Dr. Ross’s profound progress with holistic health led her to seek and land a fellowship at the University of Arizona Center for Integrative Medicine, founded by Dr. Andrew Weil. She and her son moved to Tucson for the program and remained there for a few years following it.

What she learned in Tucson brought her to about 80 percent of her former self. That included continued acupuncture, chiropractic, energy healing, taking supplements and even seeing a shaman.

After the fellowship, she decided to specialize in eating disorders and addiction – inspired by years of seeing her patients struggle with these. She combined her western and integrative medicine training to offer what she calls complementary alternative medicine modalities.

An attractive career opportunity next took her to Denver. But the reality was far from the dream as she, again, found herself in a hyper-stressful environment.

In the midst of the new job, joint pain and swelling began anew, leading to a diagnosis of rheumatoid arthritis. But something about it didn’t feel right for Dr. Ross.

“When she [the doctor] said the diagnosis, I had the thought, ‘That’s not true,’” she recalls. “And it wasn’t like an ego thought of, ‘I know better than you.’ It was just an intuition again saying that’s not what’s going on here.”

However, she began taking prescribed medication for RA anyway. At the same time, she turned to meditation as a way to manage her stress.

Clearing Infections, Allergies STOPS the Pain

Meanwhile, her experience and training taught her to look for root causes of her illness. Not long before the pain had started, a recent root canal had left her with intermittent throbbing.

A return to the dentist turned up a lingering infection. With antibiotics, her RA pain was cut by about half.

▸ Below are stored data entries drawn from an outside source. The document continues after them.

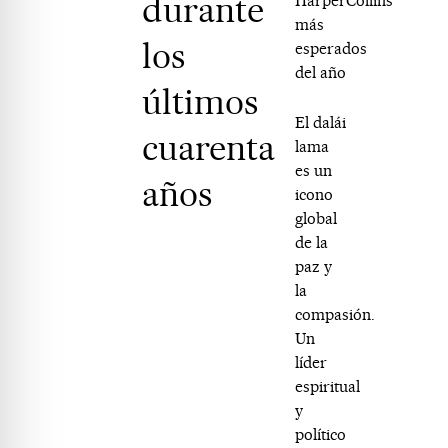
durante
HarperCollins
más
los
esperados
del año
últimos
El dalái
cuarenta
lama
es un
años
icono
global
de la
paz y
la
compasión.
Un
líder
espiritual
y
político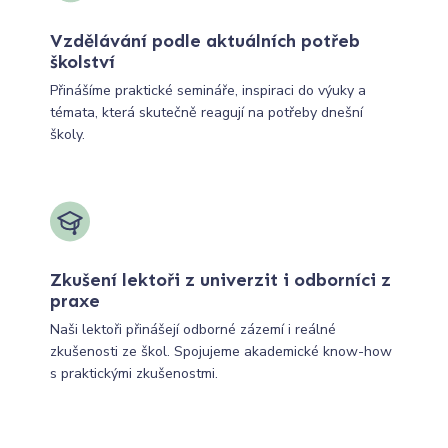
Vzdělávání podle aktuálních potřeb
školství
Přinášíme praktické semináře, inspiraci do výuky a
témata, která skutečně reagují na potřeby dnešní
školy.
Zkušení lektoři z univerzit i odborníci z
praxe
Naši lektoři přinášejí odborné zázemí i reálné
zkušenosti ze škol. Spojujeme akademické know-how
s praktickými zkušenostmi.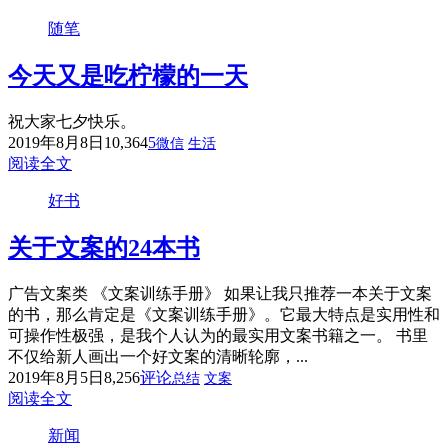
随笔
今天又是吃柠檬的一天
祝大家七夕快乐。
2019年8月8日
10,364
5
微信
生活
阅读全文
好书
关于文案的24本书
广告文案类 《文案训练手册》 如果让我只推荐一本关于文案
的书，那么肯定是《文案训练手册》。它最大特点是实用性和
可操作性极强，是我个人认为的最实用文案书籍之一。 书里
不仅给新人画出一个好文案的清晰轮廓，...
2019年8月5日
8,256
评论
总结
文案
阅读全文
新闻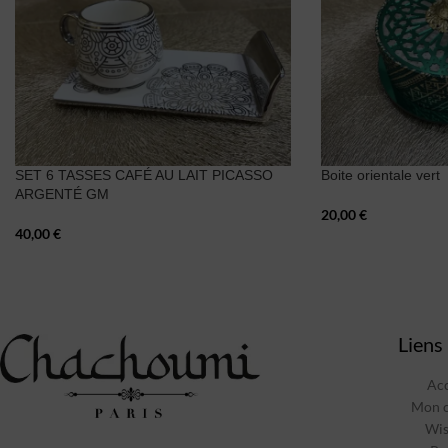
SET 6 TASSES CAFÉ AU LAIT PICASSO
Boite orientale vert
ARGENTÉ GM
20,00
€
40,00
€
Liens 
Acc
Mon 
Wis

Dr. Ross also ran a food sensitivity test and found an allergy or high sensitivity to casein and whey, the proteins in milk. By cutting out milk, her arthritis pain subsided 100 percent. Thus she dropped the RA medication.

When she suggested to her doctor that perhaps inflammation had been the cause, her doctor disagreed.

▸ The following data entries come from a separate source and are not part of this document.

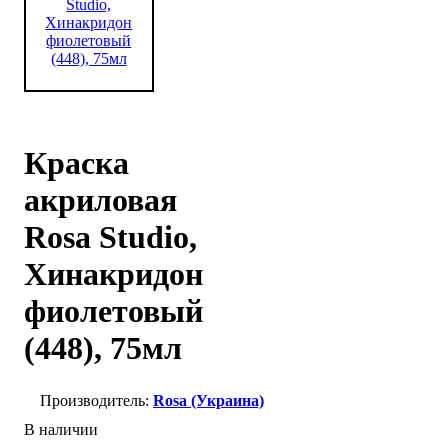
Краска
акриловая
Rosa Studio,
Хинакридон
фиолетовый
(448), 75мл
Rosa (Украина)
В наличии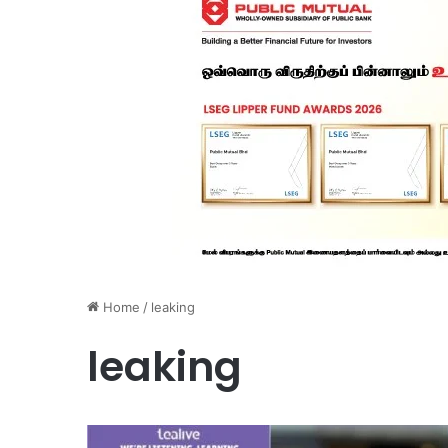
Home
/
leaking
leaking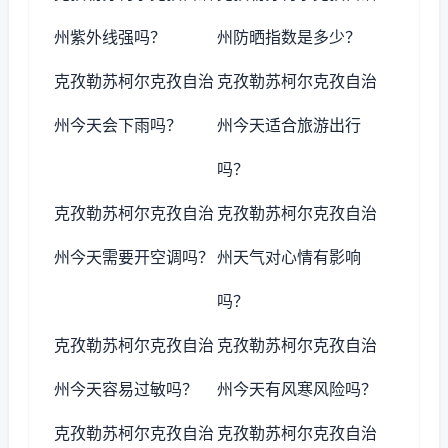
州紫外线强吗？
州防晒指数是多少？
克孜勒苏柯尔克孜自治
克孜勒苏柯尔克孜自治
州今天会下雨吗？
州今天适合旅游出行
吗？
克孜勒苏柯尔克孜自治
克孜勒苏柯尔克孜自治
州今天需要开空调吗？
州天气对心情有影响
吗？
克孜勒苏柯尔克孜自治
克孜勒苏柯尔克孜自治
州今天容易过敏吗？
州今天有风寒风险吗？
克孜勒苏柯尔克孜自治
克孜勒苏柯尔克孜自治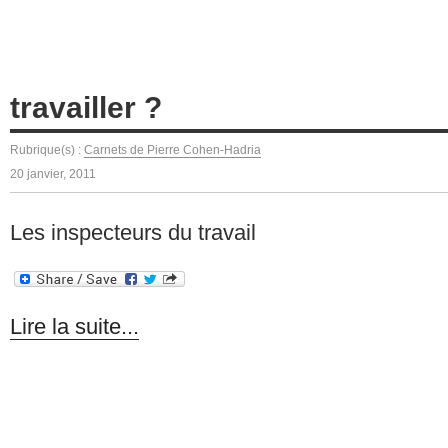
travailler ?
Rubrique(s) :
Carnets de Pierre Cohen-Hadria
20 janvier, 2011
Les inspecteurs du travail
Lire la suite...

“We know that diets can cause inflammation. We know that stress can cause inflammation. And we also know that emotions can cause inflammation,” Dr. Ross says.

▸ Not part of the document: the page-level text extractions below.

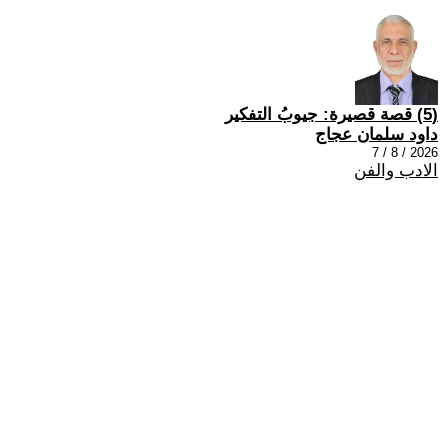
(5) قصة قصيرة: جيوبُ التفكير
داود سلمان عجاج
2026 / 8 / 7
الادب والفن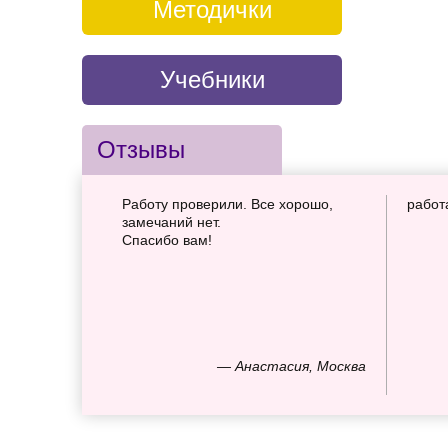
Методички
Учебники
Отзывы
Работу проверили. Все хорошо,
работ
замечаний нет.
Спасибо вам!
— Анастасия, Москва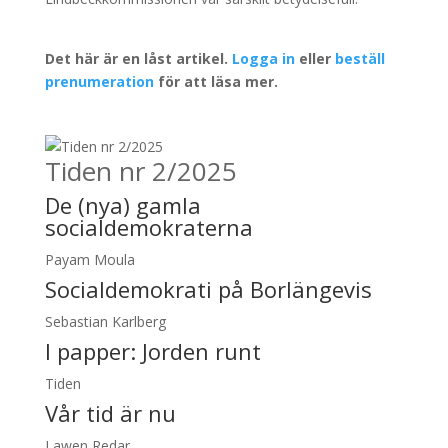
Det här är en låst artikel.
Logga in
eller
beställ
prenumeration
för att läsa mer.
Tiden nr 2/2025
De (nya) gamla
socialdemokraterna
Payam Moula
Socialdemokrati på Borlängevis
Sebastian Karlberg
I papper:
Jorden runt
Tiden
Vår tid är nu
Lawen Redar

Healed – and Healing Others

These days, Dr. Ross has regained her energy, erased her brain fog and stopped her pain.

She now specializes in helping individuals with eating disorders and addiction in her private practice. And she’s also the CEO of The Anchor Program which is an online program for people with binge eating disorder, emotional eating and food addiction.

For others going through illness, she offers her wizened been-there advice:

  • Work through emotional trauma – Dr. Ross found she needed to process trauma in order to heal fully. “You cannot separate out emotions from what happens in the body,” she says. “There’s physiological proof of that. We know that, for example, gut health affects emotions, and vice versa, emotions affect gut health.”

For more on her thoughts on trauma, check out her Tedx Talk: How to Maximize the Gifts of Intergenerational Trauma.

  • Manage stress – Dr. Ross’s health crises cropped up during unusually high levels of stress. She left stressful situations, as possible, and turned to practices such as meditation.
  • Follow your intuition – All along, she followed her intuition on which modalities might work the best for her.